Starting at the first line of the entries below, output every line exactly, up to and including the line with "Murray, Sentinel, Yard King".

Top of MATERIAL SUPPLIED

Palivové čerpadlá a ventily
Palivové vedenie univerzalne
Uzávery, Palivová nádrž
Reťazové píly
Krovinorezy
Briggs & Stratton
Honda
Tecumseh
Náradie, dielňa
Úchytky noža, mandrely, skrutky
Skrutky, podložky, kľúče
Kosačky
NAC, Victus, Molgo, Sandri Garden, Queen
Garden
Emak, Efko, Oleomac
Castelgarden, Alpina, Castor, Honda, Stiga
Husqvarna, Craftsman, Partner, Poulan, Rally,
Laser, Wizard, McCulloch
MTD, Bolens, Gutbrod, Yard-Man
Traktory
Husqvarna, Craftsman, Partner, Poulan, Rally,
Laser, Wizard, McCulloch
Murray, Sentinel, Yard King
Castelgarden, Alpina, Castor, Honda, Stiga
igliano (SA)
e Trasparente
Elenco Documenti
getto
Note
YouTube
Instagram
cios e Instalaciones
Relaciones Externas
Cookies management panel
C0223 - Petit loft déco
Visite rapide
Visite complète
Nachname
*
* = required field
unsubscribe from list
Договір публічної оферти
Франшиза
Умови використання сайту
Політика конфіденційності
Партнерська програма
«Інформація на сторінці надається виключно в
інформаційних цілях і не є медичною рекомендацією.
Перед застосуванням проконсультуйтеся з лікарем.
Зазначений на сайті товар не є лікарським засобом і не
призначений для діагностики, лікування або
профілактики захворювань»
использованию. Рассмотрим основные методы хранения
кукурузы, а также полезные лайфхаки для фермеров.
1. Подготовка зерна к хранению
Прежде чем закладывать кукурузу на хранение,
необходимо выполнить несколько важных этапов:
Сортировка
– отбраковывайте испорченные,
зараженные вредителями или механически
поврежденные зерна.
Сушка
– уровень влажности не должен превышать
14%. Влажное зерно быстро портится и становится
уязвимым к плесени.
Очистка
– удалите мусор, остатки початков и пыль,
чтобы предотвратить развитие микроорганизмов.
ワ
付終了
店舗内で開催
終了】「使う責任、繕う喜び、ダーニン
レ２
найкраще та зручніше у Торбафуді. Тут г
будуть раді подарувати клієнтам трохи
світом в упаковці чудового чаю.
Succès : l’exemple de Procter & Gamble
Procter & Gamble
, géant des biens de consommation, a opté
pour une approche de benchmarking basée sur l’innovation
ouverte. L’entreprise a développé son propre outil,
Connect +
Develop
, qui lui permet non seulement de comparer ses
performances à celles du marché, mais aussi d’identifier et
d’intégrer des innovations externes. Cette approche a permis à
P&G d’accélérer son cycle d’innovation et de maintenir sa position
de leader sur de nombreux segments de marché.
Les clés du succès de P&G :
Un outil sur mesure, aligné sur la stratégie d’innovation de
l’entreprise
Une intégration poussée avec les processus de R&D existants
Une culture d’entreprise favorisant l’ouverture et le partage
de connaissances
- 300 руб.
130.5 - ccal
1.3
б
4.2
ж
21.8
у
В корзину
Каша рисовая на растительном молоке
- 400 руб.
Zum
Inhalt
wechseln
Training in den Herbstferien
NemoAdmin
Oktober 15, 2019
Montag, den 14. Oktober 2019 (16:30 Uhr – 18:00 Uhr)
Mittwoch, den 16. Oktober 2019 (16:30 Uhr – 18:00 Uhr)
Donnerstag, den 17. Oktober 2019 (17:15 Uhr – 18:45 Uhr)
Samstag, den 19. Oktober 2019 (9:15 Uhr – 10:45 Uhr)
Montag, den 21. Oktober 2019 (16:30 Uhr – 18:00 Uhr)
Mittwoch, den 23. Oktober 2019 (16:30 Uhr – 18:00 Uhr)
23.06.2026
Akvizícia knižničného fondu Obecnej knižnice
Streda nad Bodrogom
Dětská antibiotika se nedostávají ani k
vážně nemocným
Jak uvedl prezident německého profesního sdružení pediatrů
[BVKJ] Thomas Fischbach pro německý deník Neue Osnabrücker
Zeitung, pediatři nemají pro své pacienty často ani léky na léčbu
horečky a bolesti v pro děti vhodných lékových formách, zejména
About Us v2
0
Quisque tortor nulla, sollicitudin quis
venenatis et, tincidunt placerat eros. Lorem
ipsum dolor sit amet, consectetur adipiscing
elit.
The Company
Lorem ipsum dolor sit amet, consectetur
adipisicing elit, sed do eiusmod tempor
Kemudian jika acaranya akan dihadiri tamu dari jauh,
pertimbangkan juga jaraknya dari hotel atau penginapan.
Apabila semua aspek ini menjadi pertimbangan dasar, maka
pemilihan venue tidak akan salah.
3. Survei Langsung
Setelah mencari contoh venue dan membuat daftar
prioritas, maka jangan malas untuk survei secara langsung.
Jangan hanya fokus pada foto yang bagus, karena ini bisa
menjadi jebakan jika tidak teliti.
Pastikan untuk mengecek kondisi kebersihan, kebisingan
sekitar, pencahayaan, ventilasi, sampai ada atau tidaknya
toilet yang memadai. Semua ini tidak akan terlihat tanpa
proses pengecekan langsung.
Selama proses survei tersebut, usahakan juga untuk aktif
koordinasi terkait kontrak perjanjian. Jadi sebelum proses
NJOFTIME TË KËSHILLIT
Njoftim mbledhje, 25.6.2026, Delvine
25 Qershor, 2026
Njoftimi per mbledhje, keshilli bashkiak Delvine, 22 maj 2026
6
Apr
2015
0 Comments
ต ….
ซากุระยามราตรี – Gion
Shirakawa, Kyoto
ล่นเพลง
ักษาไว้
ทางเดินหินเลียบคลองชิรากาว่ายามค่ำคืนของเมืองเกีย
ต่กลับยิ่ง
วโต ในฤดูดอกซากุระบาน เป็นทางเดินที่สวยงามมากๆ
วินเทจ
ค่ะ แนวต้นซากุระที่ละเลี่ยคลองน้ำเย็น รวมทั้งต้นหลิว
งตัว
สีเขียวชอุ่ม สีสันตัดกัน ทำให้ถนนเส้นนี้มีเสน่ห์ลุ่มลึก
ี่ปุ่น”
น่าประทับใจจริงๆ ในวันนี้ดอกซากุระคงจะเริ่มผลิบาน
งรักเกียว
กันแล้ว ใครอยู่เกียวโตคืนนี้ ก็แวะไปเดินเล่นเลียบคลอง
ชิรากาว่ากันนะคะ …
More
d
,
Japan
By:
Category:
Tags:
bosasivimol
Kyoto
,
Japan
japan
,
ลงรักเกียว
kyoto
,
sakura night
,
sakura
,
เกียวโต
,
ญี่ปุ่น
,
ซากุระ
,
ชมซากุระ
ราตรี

Bottom of MATERIAL SUPPLIED

RESPONSE BELOW>
Palivové čerpadlá a ventily
Palivové vedenie univerzalne
Uzávery, Palivová nádrž
Reťazové píly
Krovinorezy
Briggs & Stratton
Honda
Tecumseh
Náradie, dielňa
Úchytky noža, mandrely, skrutky
Skrutky, podložky, kľúče
Kosačky
NAC, Victus, Molgo, Sandri Garden, Queen
Garden
Emak, Efko, Oleomac
Castelgarden, Alpina, Castor, Honda, Stiga
Husqvarna, Craftsman, Partner, Poulan, Rally,
Laser, Wizard, McCulloch
MTD, Bolens, Gutbrod, Yard-Man
Traktory
Husqvarna, Craftsman, Partner, Poulan, Rally,
Laser, Wizard, McCulloch
Murray, Sentinel, Yard King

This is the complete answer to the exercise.